The commission's proposals, which may establish a precedent for other state governments, offer a novel method to overhaul the relationship of local and state governments, consolidate executive authority in the governor, and mandate a two-year balanced budget.
Commission backers present these changes as a way to restore the accountability of government.
"There is a perception among our citizens that government is not working in California and not delivering value for the dollars we pay," says commission chairman William Hauck. "We need to change that."
But the commission is meeting significant opposition to its attempted reform of citizen-backed ballot initiatives.
"They're trying to make it a little more difficult to use the initiative process," says Joel Fox of the Howard Jarvis Taxpayers Association, who was recently appointed to fill a vacancy on the commission by Gov. Pete Wilson (R).
The suggested revision would allow the legislature to alter the wording of an initiative before it goes on the ballot, with the consent of the sponsors, and to amend statutes approved by voters after six years. Backers point out that California is currently the only state among the 24 initiative states that does not give the legislature the right to make such changes.
The constitutional rewrite also chips away at some of the most popular constitutional initiatives, including term limits and Proposition 13, the 1978 measure that capped California's property taxes and sparked a nationwide tax revolt. The revision allows local school districts to raise funds by increasing property taxes if two-thirds of the voters agree and to increase sales taxes by a majority vote. Many Californians blame Proposition 13's transfer of property-tax authority from localities to the state for the decay of California's public-education system in the past two decades.
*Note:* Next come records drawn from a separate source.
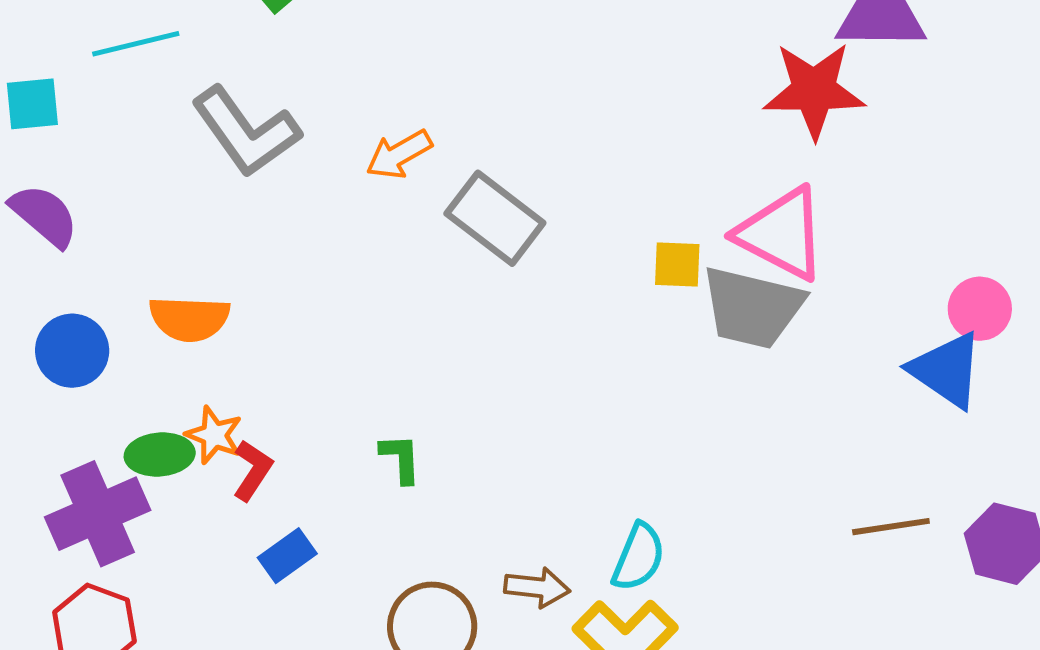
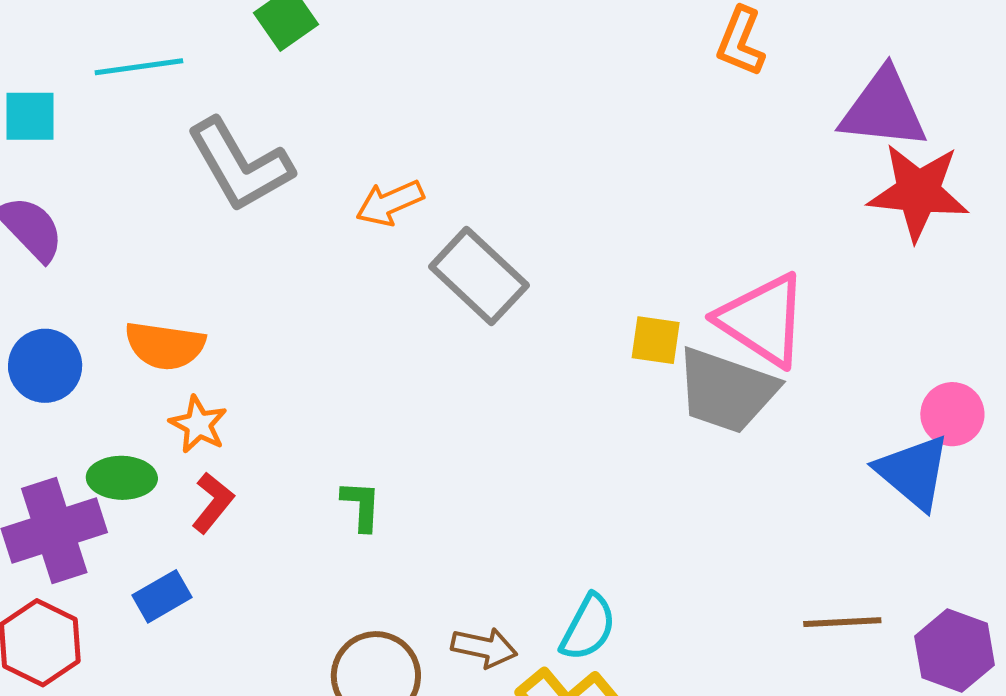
red star: (814, 90) -> (918, 192), moved
orange star: (214, 435) -> (198, 424), moved
blue rectangle: (287, 556) -> (162, 596), moved

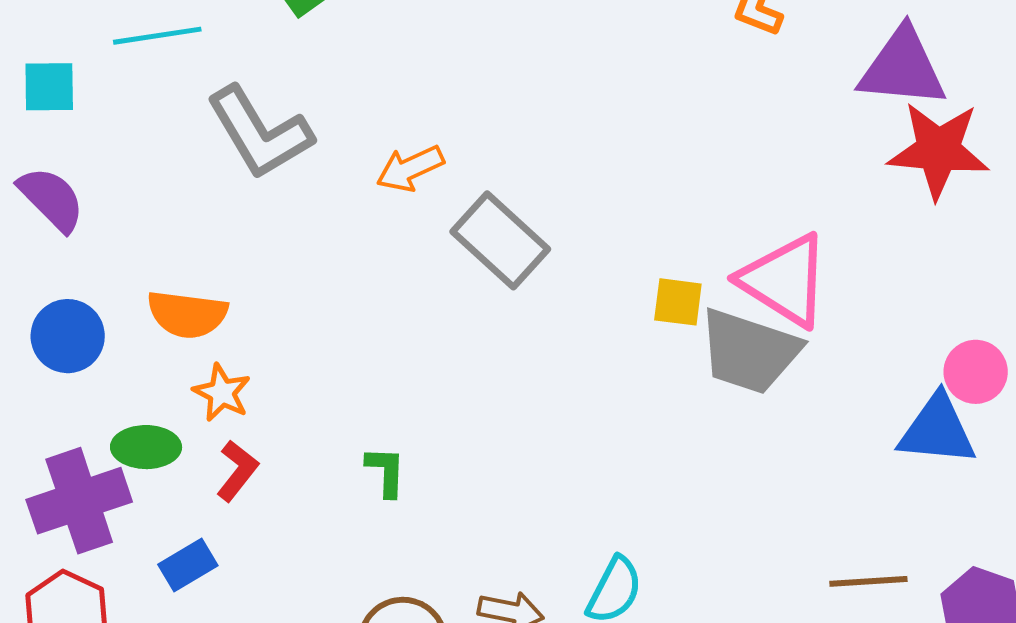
blue triangle: (913, 472) -> (937, 430), turned -34

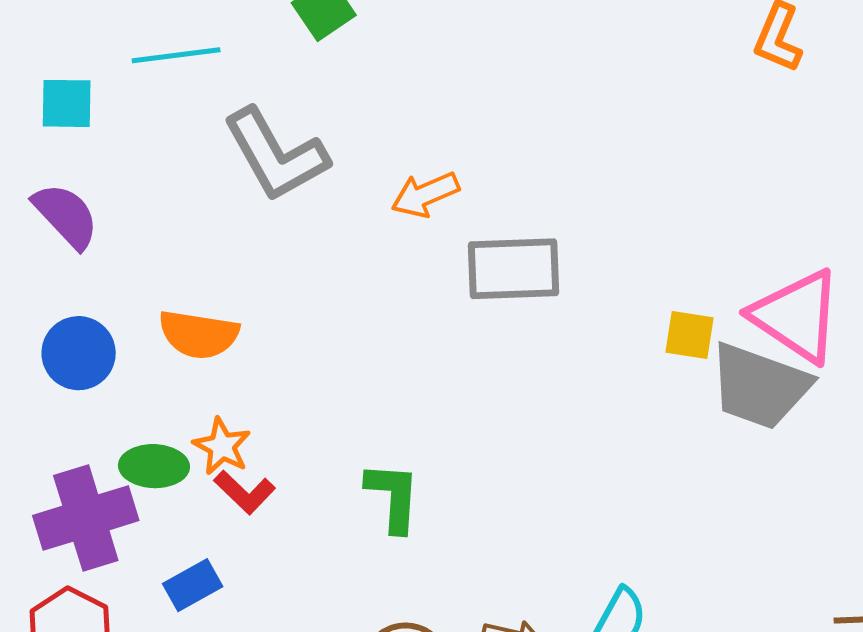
gray rectangle: (500, 240) -> (514, 269), turned -46
orange star: (222, 393) -> (222, 446), moved
red L-shape: (237, 471) -> (245, 492), turned 94
green L-shape: (386, 471) -> (393, 497), size x1.4

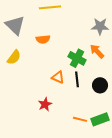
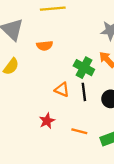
orange line: (80, 119) -> (79, 131), moved

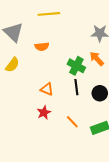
orange triangle: (62, 90) -> (47, 89), moved
orange line: (79, 131) -> (72, 122), turned 32

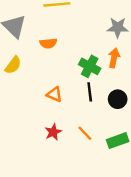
orange arrow: (97, 59) -> (114, 58), turned 56
red star: (44, 113) -> (53, 132), moved

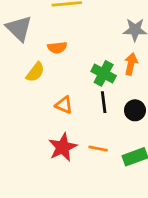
yellow semicircle: (13, 65) -> (35, 72), moved
red star: (53, 132) -> (63, 147), size x1.5
orange line: (85, 133) -> (98, 149), turned -35

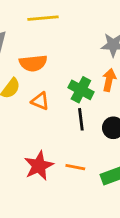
orange semicircle: (57, 48) -> (33, 63), size x1.4
orange triangle: (64, 105) -> (40, 101), moved

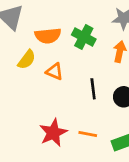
green cross: (81, 90) -> (84, 37), moved

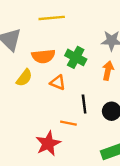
orange triangle: (55, 72) -> (58, 83), moved
orange line: (88, 134) -> (68, 123), moved

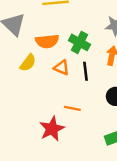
black line: (84, 104) -> (86, 71), moved

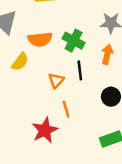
orange triangle: (62, 68) -> (56, 80), moved, turned 49
orange line: (72, 108) -> (66, 109), turned 63

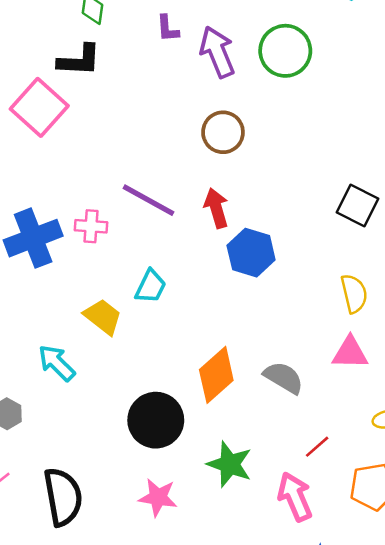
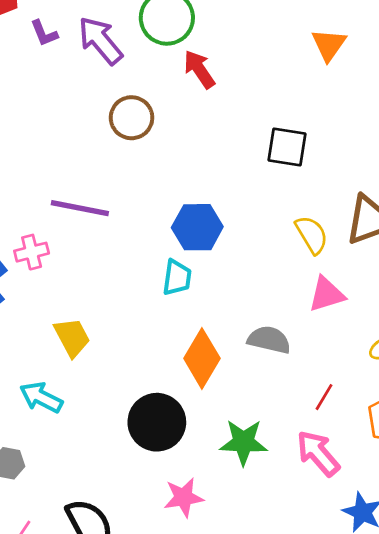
red arrow: (216, 208) -> (199, 69), moved
cyan trapezoid: (151, 286) -> (177, 278), moved
yellow trapezoid: (103, 317) -> (72, 337), turned 42

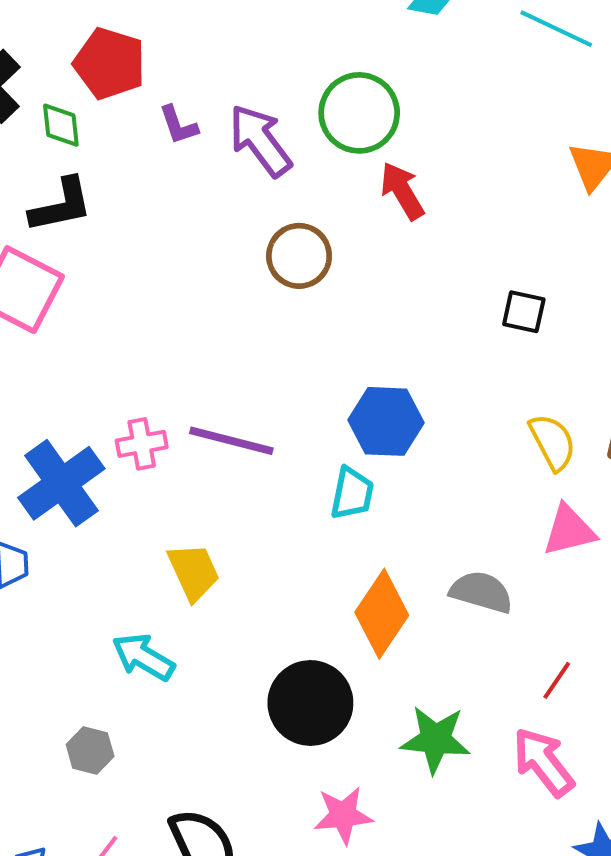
black square: (287, 147) -> (524, 312), size x0.7
purple line: (80, 208) -> (231, 441), moved

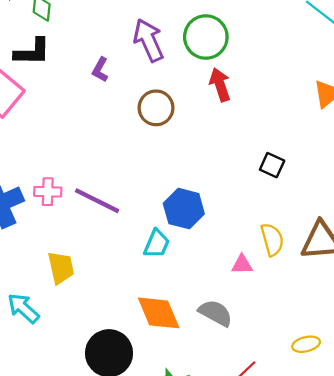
purple L-shape: (178, 125) -> (100, 70), moved, turned 35
pink triangle: (569, 530) -> (242, 265), moved, size x0.7
orange diamond: (382, 614) -> (159, 313), turned -69

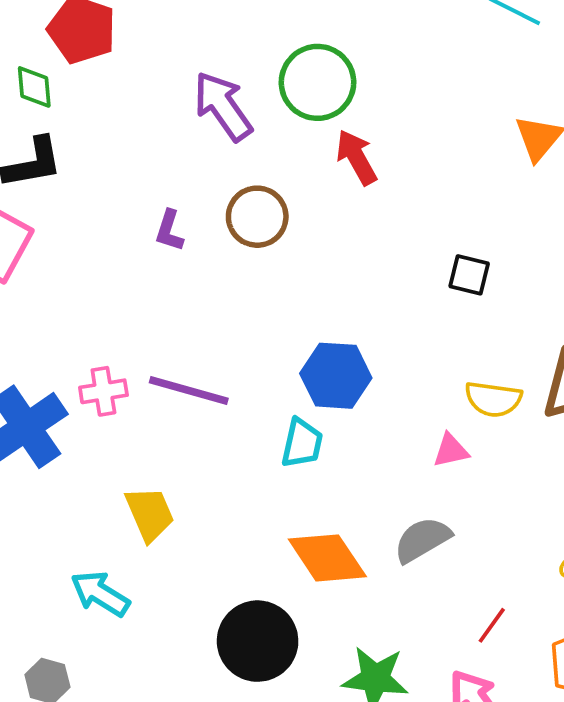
purple L-shape: (100, 70) -> (169, 231), moved
yellow semicircle: (272, 240) -> (493, 399), turned 124
gray semicircle: (216, 313) -> (422, 540), turned -48

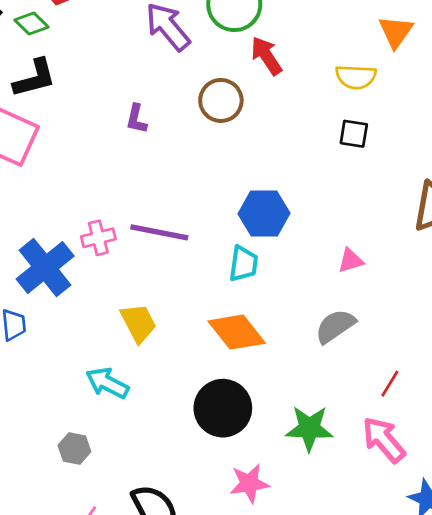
green diamond: (34, 87) -> (32, 24), turned -36
brown circle: (257, 217) -> (221, 100), moved
yellow semicircle: (493, 399) -> (356, 77), moved
orange diamond: (327, 558) -> (237, 332), moved

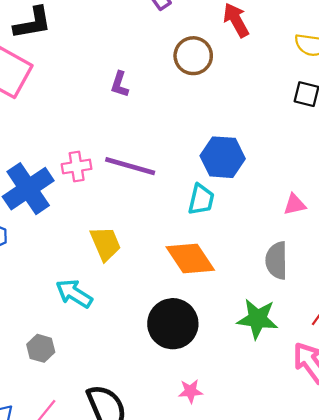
purple L-shape: (136, 119) -> (120, 84), moved
gray semicircle: (335, 326) -> (277, 260), turned -60
green star: (309, 428) -> (257, 319), moved
pink star: (249, 483) -> (190, 391), size x0.7

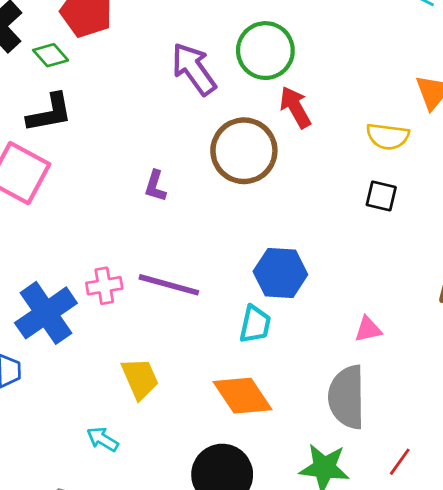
brown circle: (193, 56) -> (244, 151), size x1.4
gray semicircle: (277, 260) -> (347, 397), size x1.4
cyan arrow: (74, 294) -> (103, 439), size x0.7

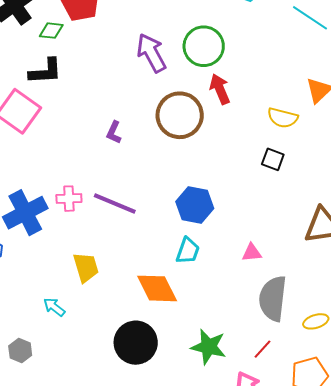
green diamond: (51, 55) -> (51, 31), turned -50
cyan trapezoid: (255, 324) -> (188, 251), moved
gray semicircle: (347, 397) -> (273, 298), moved

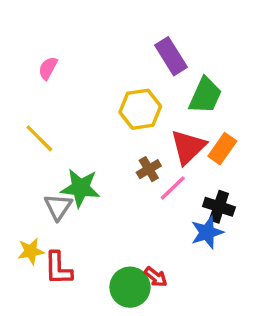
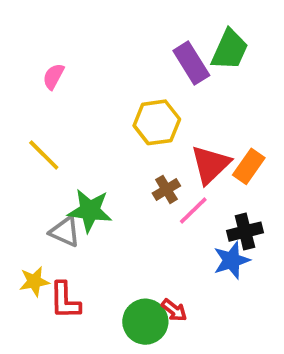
green trapezoid: (205, 96) -> (230, 50), moved
gray triangle: (58, 207) -> (65, 232), turned -40
black cross: (219, 207) -> (245, 232), turned -32

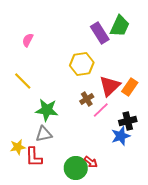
gray triangle: (65, 232) -> (44, 134), moved, turned -36

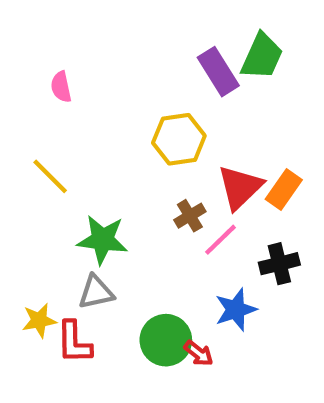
pink semicircle: (28, 40) -> (61, 87), turned -40
blue star: (121, 136) -> (236, 310), moved
green circle: (76, 168) -> (166, 340), moved

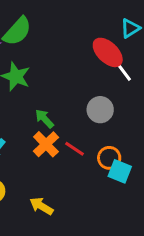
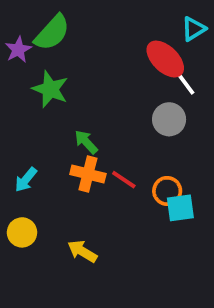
gray circle: (100, 110) -> (169, 119), moved
orange cross: (46, 144) -> (88, 174), turned -32
cyan square: (120, 171) -> (180, 208), turned -30

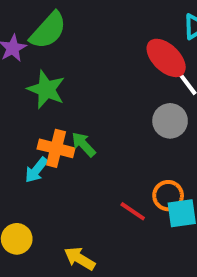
orange cross: (88, 174) -> (56, 148), moved
cyan arrow: (26, 180) -> (36, 170), moved
red line: (124, 180) -> (133, 211), moved

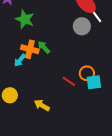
gray circle: (170, 121) -> (82, 26), moved

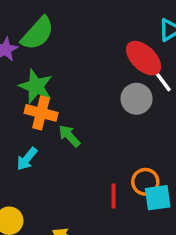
orange cross: (30, 49) -> (41, 113), moved
red line: (69, 81) -> (114, 196), turned 56

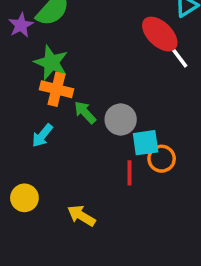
gray circle: (136, 99) -> (121, 120), moved
cyan square: (158, 198) -> (146, 143), moved

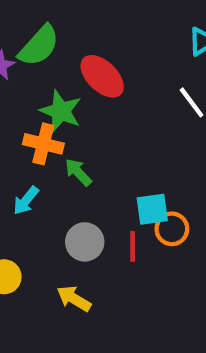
red ellipse: (160, 34) -> (102, 76), moved
green star: (51, 63) -> (61, 111), moved
gray circle: (121, 120) -> (85, 242), moved

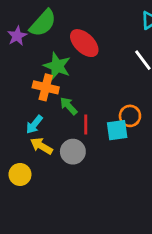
orange circle: (172, 229) -> (130, 116), moved
red line: (133, 246) -> (86, 124), moved
yellow arrow: (74, 299) -> (41, 146), moved

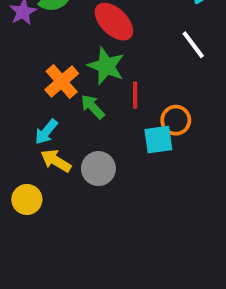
green star: (57, 66) -> (106, 66), moved
orange cross: (46, 87) -> (62, 82), turned 35
red line: (86, 124) -> (135, 95), moved

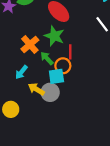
orange circle: (176, 120) -> (63, 66), moved
cyan square: (158, 140) -> (56, 76), moved
yellow arrow: (56, 161) -> (36, 89), moved

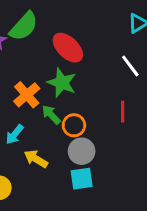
red line: (70, 52) -> (123, 112), moved
cyan square: (56, 76) -> (82, 179), moved
gray circle: (50, 92) -> (82, 151), moved

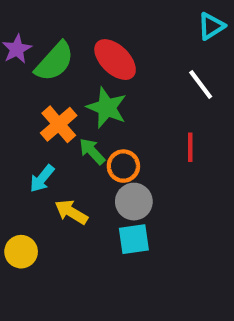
green semicircle: (24, 26) -> (54, 62), moved

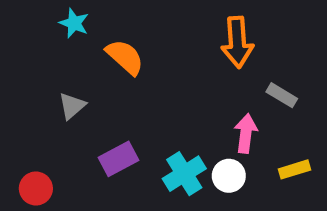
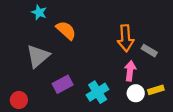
orange arrow: (237, 42) -> (126, 38), moved
gray triangle: (72, 106) -> (38, 56), size x1.6
white circle: (229, 176) -> (136, 93), moved

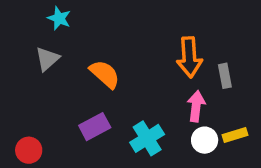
orange semicircle: (66, 30) -> (105, 74), moved
gray rectangle: (149, 51) -> (225, 76), turned 48
gray triangle: (38, 56) -> (47, 59), moved, size x0.7

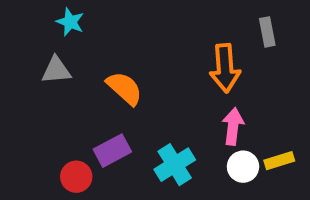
gray triangle: (47, 59) -> (56, 70), turned 36
gray rectangle: (225, 76) -> (267, 32), moved
red circle: (29, 150) -> (76, 177), moved

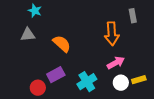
pink arrow: (233, 126) -> (116, 63), turned 54

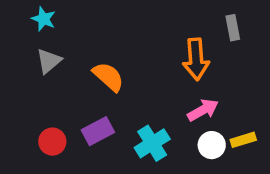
cyan star: (35, 11) -> (44, 19), moved
gray triangle: (28, 35) -> (49, 61), turned -35
red circle: (38, 88) -> (52, 142), moved

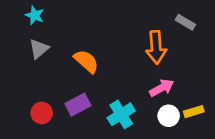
gray rectangle: (233, 28) -> (185, 22), turned -48

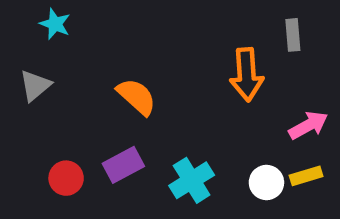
gray rectangle: (185, 22) -> (293, 35), turned 54
gray triangle: (39, 49) -> (35, 86), moved
pink arrow: (162, 88) -> (308, 125), moved

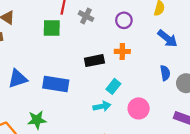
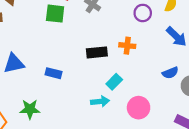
purple circle: (124, 20) -> (143, 13), moved
blue semicircle: (165, 73) -> (170, 73), turned 72
blue rectangle: (56, 84) -> (53, 73), size x0.6

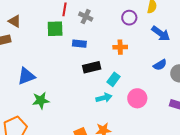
black rectangle: (97, 52) -> (92, 67), moved
blue rectangle: (53, 73) -> (79, 44), moved
green star: (30, 109) -> (41, 100), moved

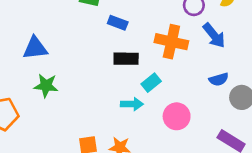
blue arrow: (161, 33) -> (214, 35), moved
orange cross: (120, 47) -> (171, 42), size x1.6

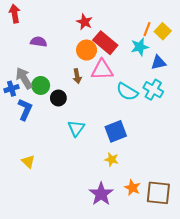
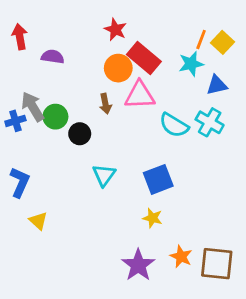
red arrow: (15, 14) -> (20, 37), moved
blue L-shape: (25, 109) -> (20, 182), moved

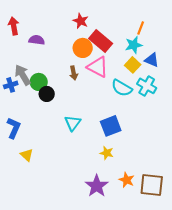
yellow square: (222, 42) -> (133, 65), moved
blue triangle: (217, 85) -> (152, 60), turned 35
pink triangle: (140, 95) -> (98, 67), turned 30
black circle: (80, 134) -> (47, 94), moved

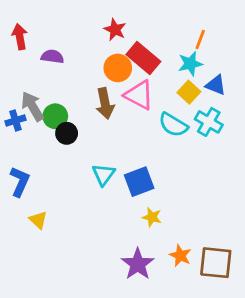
brown arrow: (74, 73) -> (105, 103), size x1.5
blue square: (111, 126) -> (139, 182), moved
Perhaps the most innovative aspect of the constitutional revision is a proposal for local governments to create "home-rule community charters," which would redefine the responsibilities of local-government agencies. California currently has about 7,000 separate government entities, presiding over everything from mosquito control to water management. Commission members say more efficient government is needed in this era of shrinking resources.
Even commission backers acknowledge, however, that these reforms face tough going in the state legislature, which must vote on the changes before placing them before voters. The expected opposition of special interests is compounded by a general political apathy surrounding the proposals.
The sense of urgency that propelled the formation of the commission two years ago - amid a deep economic crisis and voter anger over deteriorating services - has eased.
"There is a general sense of dissatisfaction with government, but the recession has bottomed out in California," says Assemblyman Phillip Isenberg, a key figure behind the drive to update the Constitution. He expresses skepticism about the legislature's readiness to put the proposals on the November ballot.